TASK OBJECTIVE ▸ Go through the listing and return every line with "löytyi" in it.

RECORDS SUPPLIED ▸
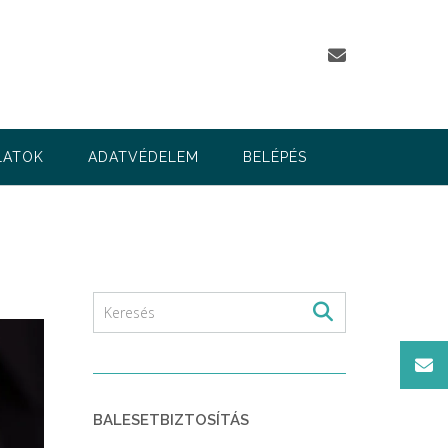
LATOK
ADATVÉDELEM
BELÉPÉS
BALESETBIZTOSÍTÁS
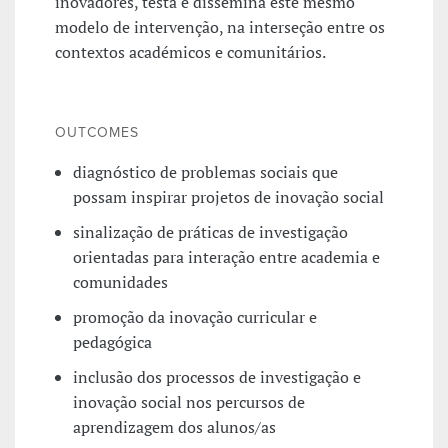
inovadores, testa e dissemina este mesmo
modelo de intervenção, na interseção entre os
contextos académicos e comunitários.
OUTCOMES
diagnóstico de problemas sociais que
possam inspirar projetos de inovação social
sinalização de práticas de investigação
orientadas para interação entre academia e
comunidades
promoção da inovação curricular e
pedagógica
inclusão dos processos de investigação e
inovação social nos percursos de
aprendizagem dos alunos/as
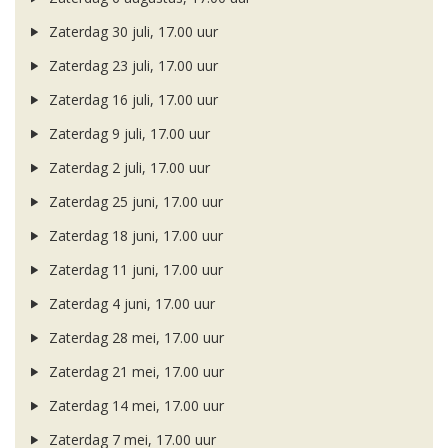
Zaterdag 30 juli, 17.00 uur
Zaterdag 23 juli, 17.00 uur
Zaterdag 16 juli, 17.00 uur
Zaterdag 9 juli, 17.00 uur
Zaterdag 2 juli, 17.00 uur
Zaterdag 25 juni, 17.00 uur
Zaterdag 18 juni, 17.00 uur
Zaterdag 11 juni, 17.00 uur
Zaterdag 4 juni, 17.00 uur
Zaterdag 28 mei, 17.00 uur
Zaterdag 21 mei, 17.00 uur
Zaterdag 14 mei, 17.00 uur
Zaterdag 7 mei, 17.00 uur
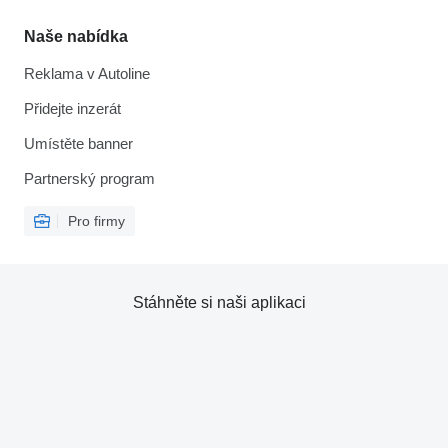
Naše nabídka
Reklama v Autoline
Přidejte inzerát
Umístěte banner
Partnerský program
Pro firmy
Stáhněte si naši aplikaci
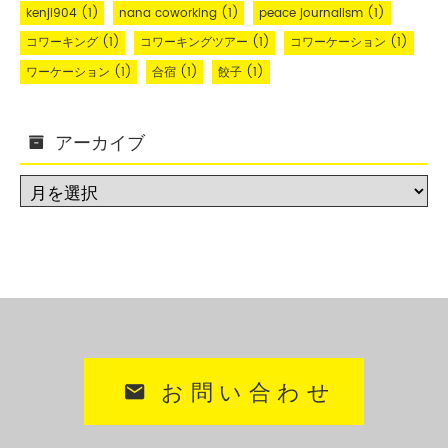
kenji904
(1)
nana coworking
(1)
peace journalism
(1)
コワーキング
(1)
コワーキングツアー
(1)
コワーケーション
(1)
ワーケーション
(1)
合宿
(1)
餃子
(1)
アーカイブ
お問い合わせ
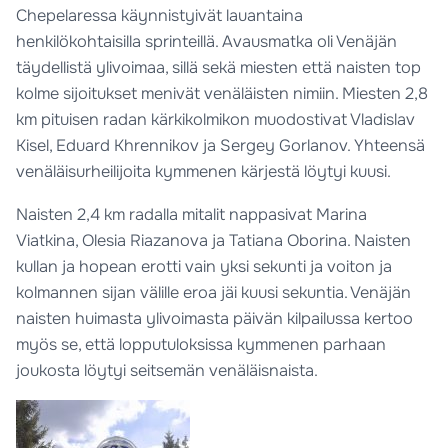
Chepelaressa käynnistyivät lauantaina
henkilökohtaisilla sprinteillä. Avausmatka oli Venäjän
täydellistä ylivoimaa, sillä sekä miesten että naisten top
kolme sijoitukset menivät venäläisten nimiin. Miesten 2,8
km pituisen radan kärkikolmikon muodostivat Vladislav
Kisel, Eduard Khrennikov ja Sergey Gorlanov. Yhteensä
venäläisurheilijoita kymmenen kärjestä löytyi kuusi.
Naisten 2,4 km radalla mitalit nappasivat Marina
Viatkina, Olesia Riazanova ja Tatiana Oborina. Naisten
kullan ja hopean erotti vain yksi sekunti ja voiton ja
kolmannen sijan välille eroa jäi kuusi sekuntia. Venäjän
naisten huimasta ylivoimasta päivän kilpailussa kertoo
myös se, että lopputuloksissa kymmenen parhaan
joukosta löytyi seitsemän venäläisnaista.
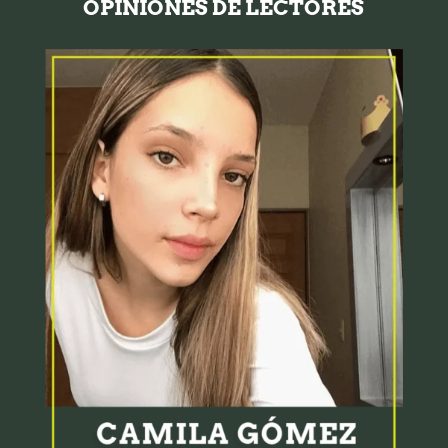
OPINIONES DE LECTORES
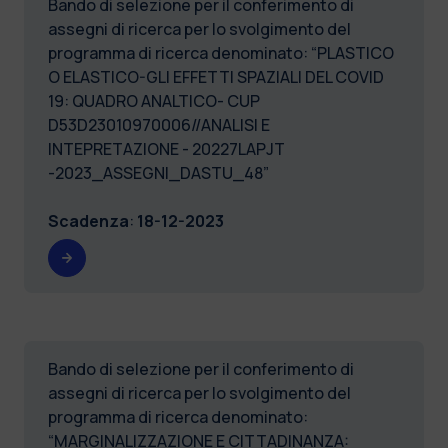
Bando di selezione per il conferimento di
assegni di ricerca per lo svolgimento del
programma di ricerca denominato: “PLASTICO
O ELASTICO-GLI EFFETTI SPAZIALI DEL COVID
19: QUADRO ANALTICO- CUP
D53D23010970006//ANALISI E
INTEPRETAZIONE - 20227LAPJT
-2023_ASSEGNI_DASTU_48”
Scadenza
:
18-12-2023
Bando di selezione per il conferimento di
assegni di ricerca per lo svolgimento del
programma di ricerca denominato:
“MARGINALIZZAZIONE E CITTADINANZA:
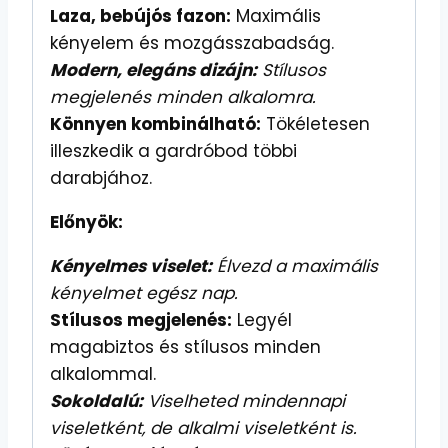
Laza, bebújós fazon:
Maximális
kényelem és mozgásszabadság.
Modern, elegáns dizájn:
Stílusos
megjelenés minden alkalomra.
Könnyen kombinálható:
Tökéletesen
illeszkedik a gardróbod többi
darabjához.
Előnyök:
Kényelmes viselet:
Élvezd a maximális
kényelmet egész nap.
Stílusos megjelenés:
Legyél
magabiztos és stílusos minden
alkalommal.
Sokoldalú:
Viselheted mindennapi
viseletként, de alkalmi viseletként is.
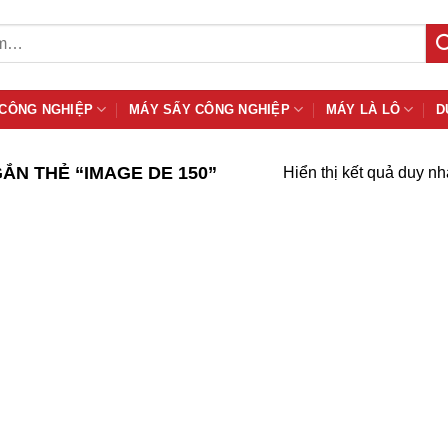
 CÔNG NGHIỆP
MÁY SẤY CÔNG NGHIỆP
MÁY LÀ LÔ
D
ẮN THẺ “IMAGE DE 150”
Hiển thị kết quả duy nh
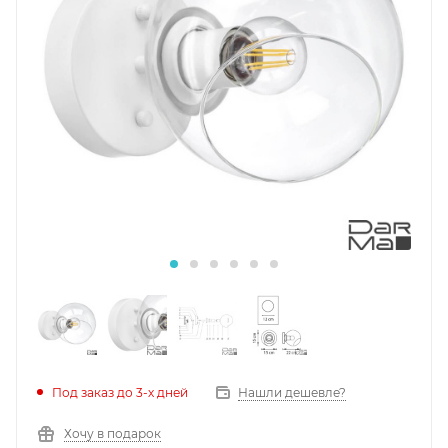
Под заказ до 3-х дней
Нашли дешевле?
Хочу в подарок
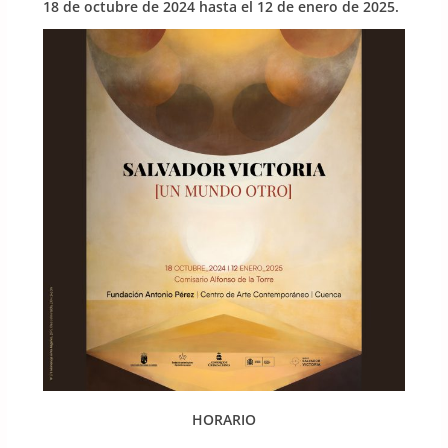
18 de octubre de 2024 hasta el 12 de enero de 2025.
HORARIO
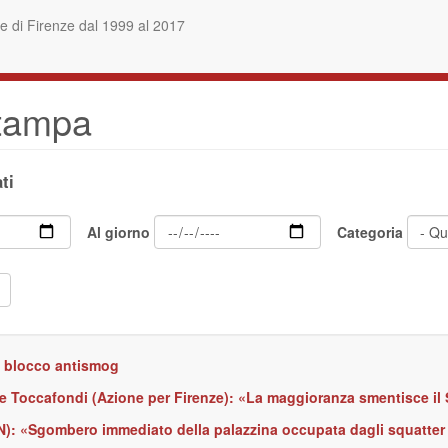
 di Firenze dal 1999 al 2017
stampa
ti
Al giorno
Categoria
di blocco antismog
e Toccafondi (Azione per Firenze): «La maggioranza smentisce il S
 (AN): «Sgombero immediato della palazzina occupata dagli squatter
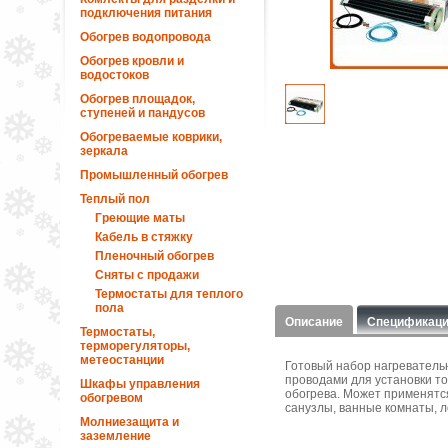
подключения питания
Обогрев водопровода
Обогрев кровли и
водостоков
Обогрев площадок,
ступеней и пандусов
Обогреваемые коврики,
зеркала
Промышленный обогрев
Теплый пол
Греющие маты
Кабель в стяжку
Пленочный обогрев
Сняты с продажи
Термостаты для теплого
пола
Описание
Спецификац
Термостаты,
терморегуляторы,
метеостанции
Готовый набор нагреватель
проводами для установки то
Шкафы управления
обогрева. Может применятся
обогревом
санузлы, ванные комнаты, ло
Молниезащита и
заземление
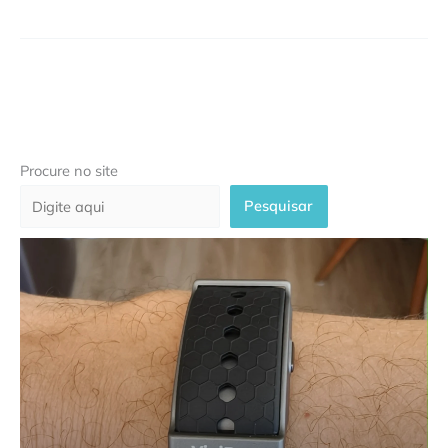
Procure no site
Pesquisar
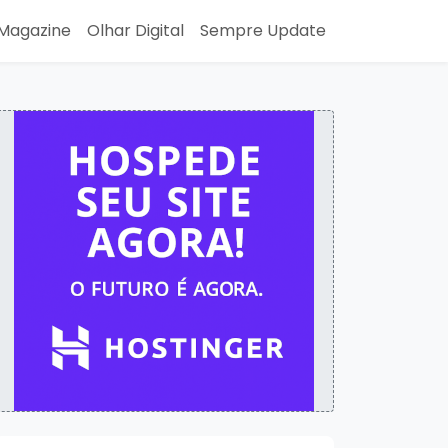
Magazine
Olhar Digital
Sempre Update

PROBLEM SOLUTION ▸
venäläisurheilijoita kymmenen kärjestä löytyi kuusi.
joukosta löytyi seitsemän venäläisnaista.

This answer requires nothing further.